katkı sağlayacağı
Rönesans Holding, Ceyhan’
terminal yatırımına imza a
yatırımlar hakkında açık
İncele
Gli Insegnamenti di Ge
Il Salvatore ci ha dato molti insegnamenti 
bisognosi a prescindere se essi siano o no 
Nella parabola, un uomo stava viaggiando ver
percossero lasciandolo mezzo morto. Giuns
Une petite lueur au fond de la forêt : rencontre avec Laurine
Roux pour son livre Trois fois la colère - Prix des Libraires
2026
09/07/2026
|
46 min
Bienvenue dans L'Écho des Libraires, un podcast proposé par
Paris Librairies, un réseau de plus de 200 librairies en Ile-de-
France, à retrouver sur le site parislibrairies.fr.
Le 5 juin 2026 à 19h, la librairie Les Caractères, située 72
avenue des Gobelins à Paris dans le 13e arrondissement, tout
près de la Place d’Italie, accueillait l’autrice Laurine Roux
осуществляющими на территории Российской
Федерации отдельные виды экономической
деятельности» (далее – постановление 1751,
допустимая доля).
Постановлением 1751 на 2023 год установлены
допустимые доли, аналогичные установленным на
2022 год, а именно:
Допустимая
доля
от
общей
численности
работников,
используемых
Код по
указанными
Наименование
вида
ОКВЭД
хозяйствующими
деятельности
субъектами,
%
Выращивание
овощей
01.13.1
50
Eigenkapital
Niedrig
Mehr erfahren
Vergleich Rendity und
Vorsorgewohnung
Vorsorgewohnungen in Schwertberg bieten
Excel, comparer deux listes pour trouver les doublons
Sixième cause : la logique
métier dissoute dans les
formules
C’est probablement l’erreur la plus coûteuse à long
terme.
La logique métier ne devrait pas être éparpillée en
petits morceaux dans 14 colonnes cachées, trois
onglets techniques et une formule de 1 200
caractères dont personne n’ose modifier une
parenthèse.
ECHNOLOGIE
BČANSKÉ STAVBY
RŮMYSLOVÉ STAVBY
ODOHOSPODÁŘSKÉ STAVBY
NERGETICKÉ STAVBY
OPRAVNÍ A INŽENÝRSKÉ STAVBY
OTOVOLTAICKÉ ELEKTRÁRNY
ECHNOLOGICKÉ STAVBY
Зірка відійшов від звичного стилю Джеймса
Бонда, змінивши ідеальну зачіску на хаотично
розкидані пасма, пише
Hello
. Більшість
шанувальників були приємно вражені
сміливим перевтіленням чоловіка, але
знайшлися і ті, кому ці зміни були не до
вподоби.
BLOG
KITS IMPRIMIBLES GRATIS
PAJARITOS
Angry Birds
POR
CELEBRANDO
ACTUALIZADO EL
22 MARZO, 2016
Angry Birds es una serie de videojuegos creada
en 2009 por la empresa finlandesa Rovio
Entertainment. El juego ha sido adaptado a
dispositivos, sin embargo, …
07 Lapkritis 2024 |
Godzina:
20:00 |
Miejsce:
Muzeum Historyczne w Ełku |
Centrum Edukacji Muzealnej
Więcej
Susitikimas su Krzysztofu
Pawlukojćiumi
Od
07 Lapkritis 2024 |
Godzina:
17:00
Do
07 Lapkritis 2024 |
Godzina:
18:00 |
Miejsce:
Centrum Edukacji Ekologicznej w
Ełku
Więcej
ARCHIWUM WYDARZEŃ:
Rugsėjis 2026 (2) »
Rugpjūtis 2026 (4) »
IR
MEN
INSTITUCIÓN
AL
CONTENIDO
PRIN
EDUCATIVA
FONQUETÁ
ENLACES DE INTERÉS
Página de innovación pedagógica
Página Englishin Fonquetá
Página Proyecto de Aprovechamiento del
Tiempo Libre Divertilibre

··········

Only the lines above, from the first through the one holding "Excel, comparer deux", are to be output, and they must be copied exactly.

katkı sağlayacağı
Rönesans Holding, Ceyhan’
terminal yatırımına imza a
yatırımlar hakkında açık
İncele
Gli Insegnamenti di Ge
Il Salvatore ci ha dato molti insegnamenti 
bisognosi a prescindere se essi siano o no 
Nella parabola, un uomo stava viaggiando ver
percossero lasciandolo mezzo morto. Giuns
Une petite lueur au fond de la forêt : rencontre avec Laurine
Roux pour son livre Trois fois la colère - Prix des Libraires
2026
09/07/2026
|
46 min
Bienvenue dans L'Écho des Libraires, un podcast proposé par
Paris Librairies, un réseau de plus de 200 librairies en Ile-de-
France, à retrouver sur le site parislibrairies.fr.
Le 5 juin 2026 à 19h, la librairie Les Caractères, située 72
avenue des Gobelins à Paris dans le 13e arrondissement, tout
près de la Place d’Italie, accueillait l’autrice Laurine Roux
осуществляющими на территории Российской
Федерации отдельные виды экономической
деятельности» (далее – постановление 1751,
допустимая доля).
Постановлением 1751 на 2023 год установлены
допустимые доли, аналогичные установленным на
2022 год, а именно:
Допустимая
доля
от
общей
численности
работников,
используемых
Код по
указанными
Наименование
вида
ОКВЭД
хозяйствующими
деятельности
субъектами,
%
Выращивание
овощей
01.13.1
50
Eigenkapital
Niedrig
Mehr erfahren
Vergleich Rendity und
Vorsorgewohnung
Vorsorgewohnungen in Schwertberg bieten
Excel, comparer deux listes pour trouver les doublons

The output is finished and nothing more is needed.